A subplot throughout the episode consists of NASA officials trying to convince Josh Lyman to push the administration and Congress to authorize funding for a potential human mission to Mars. At first, Lyman harshly dismisses the idea, citing high costs and a recent string of technical failures by the agency. However, an attractive female administrator (Christina Chang) takes him stargazing and rekindles his enthusiasm for space exploration, and he composes an inspiring speech in support of the idea. The episode ends with shots of Lyman looking through a telescope into the night sky and President Bartlet watching the satellite feed of the nuclear test in the Situation Room as "Dark was the Night, Cold was the Ground" plays, juxtaposing the possibilities made accessible by modern technology for both innovation and advancement, as well as for violence and destruction.

In another development, a conservative television pundit, Taylor Reid (Jay Mohr), chides Press Secretary C.J. Cregg, who feels somewhat neglected by the administration.

== Cultural references ==
The nuclear test plotline is similar to the real-life 1979 Vela incident, in which a flash was reportedly "detected" by only a single satellite in the southern Indian Ocean (although it was reportedly observable by another such satellite), with the initial suspicion being that it was the result of a South African or Israeli nuclear test.

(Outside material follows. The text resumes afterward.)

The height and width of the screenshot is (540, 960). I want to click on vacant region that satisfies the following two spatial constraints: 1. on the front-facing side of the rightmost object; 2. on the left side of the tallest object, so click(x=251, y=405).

The NASA subplot includes an official mentioning to Josh the need to launch a probe by a certain time so it can perform a gravitational slingshot at Jupiter and explore the Kuiper belt. While not named, this describes the real-life New Horizons mission, which, at the time of this episode, was facing administration opposition and a looming launch window for the purpose of a gravity assist from Jupiter. Coincidentally with the debate conducted in the subplot, the actual New Horizons mission garnered significant positive publicity for NASA, including display of Pluto images in Times Square.

Josh mentions Voyager 1 crossing the termination shock, which was reported to have begun around the original air date of the episode.

The Webb Telescope is also mentioned in a conversation between Josh and Moreau; the telescope was finally launched on 25 December 2021, almost 18 years after this episode first aired.

== Music ==
During the episode, it was mentioned that the song "Dark Was the Night, Cold Was the Ground" by Blind Willie Johnson, had just left the Solar System aboard Voyager 1. The song plays at the end of the episode.